Sammy Can't Dance short film


Directed by Ryan McLoughlin Starring Sophie Barker & Oliver Monaghan

Short film review by Monica Jowett

Short film Sammy Can’t Dance blurs the lines between reality and fiction, as Sam struggles to cope after his girlfriend ends their relationship. Directed by Ryan McLoughlin and co-written by McLoughlin and Salar Moorgan, the film shows a dark side to a lonely boy.


The film opens to video footage taken by Sam (Oliver Monaghan) of him and his girlfriend Janice (Sophie Barker); they are happy, affectionate and seem to enjoy each other’s company. Yet the scene cuts to a flat, with Sam huddled on a sofa, clearly, something in the relationship has changed. The story develops to show how Sam deals with this change.

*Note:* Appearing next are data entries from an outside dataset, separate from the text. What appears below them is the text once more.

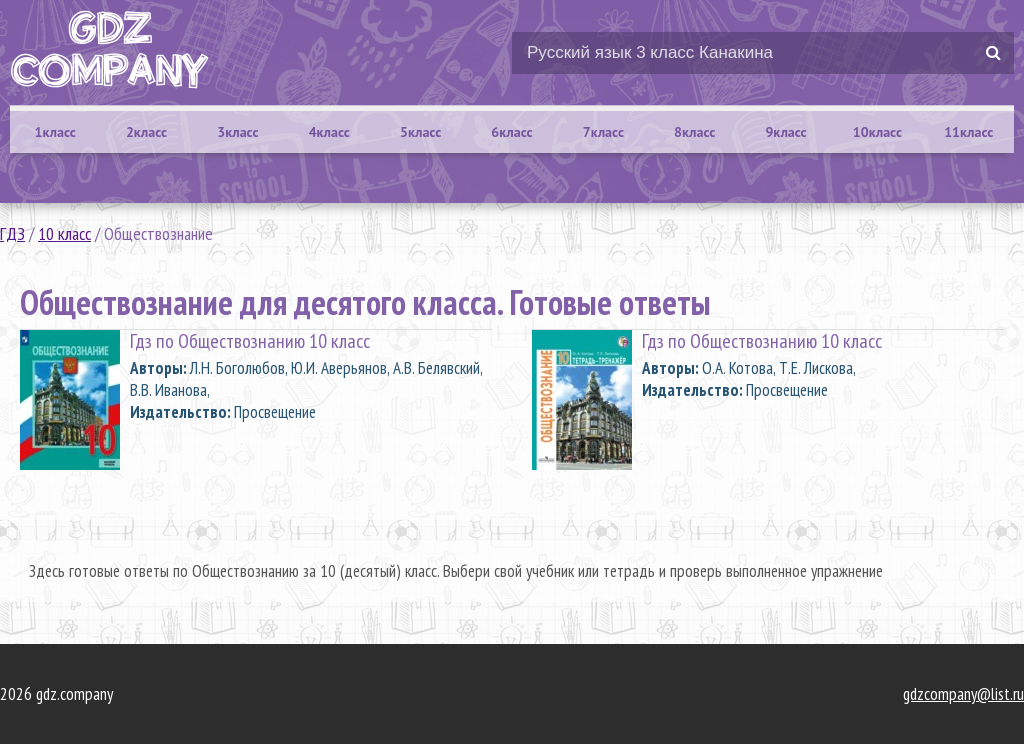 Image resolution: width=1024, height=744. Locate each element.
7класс (603, 132)
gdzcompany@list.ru (963, 694)
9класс (785, 132)
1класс (55, 132)
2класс (146, 132)
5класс (420, 132)
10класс (877, 132)
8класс (694, 132)
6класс (511, 132)
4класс (329, 132)
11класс (968, 132)
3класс (237, 132)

Sam acts tough, shows a lot of attitude and also appears incredibly narcissistic, possibly due to his over privileged life – his father is an actor - and this makes him hard to like. However it is obvious he is very lonely. His father is never seen, and he only talks to him on the phone and Sam shares a similar relationship with his mother. The heartbreak he suffers from his estranged parents and girlfriend makes you realise how damaged he is. Monaghan gives a good performance showing the various personalities Sam seems to have, leaving you unsure which one is real.

The dark cinematography of the short film adds to the solemn nature of the story. Cutting between normal shots of Sam while he watches on TV, and videos he has filmed of himself, we see how the different sides of him emerge. The mixture of footage gives the film a personal touch, as though Sam has filmed everything himself.

The music in Sammy Can’t Dance works alongside the cinematography. The screechy techno and electronic score makes you feel tense while watching the scenes. Intercut with silence and regular sounds of a phone ringing, you slowly learn how to determine what might be real and what is not.

The acting, cinematography and music work well in favour of the film, yet the story still does not quite seem well defined even by the end. Though Sam wanders aimlessly in the movie – and you suppose life in general – the film feels lacking in a satisfying conclusion, and there is slight disappoint the lead up to the ending is a little absent in drama.

Nevertheless, the filmmakers have made an interesting film, exploring the loneliness and sadness of what could happen to a teenager left all alone.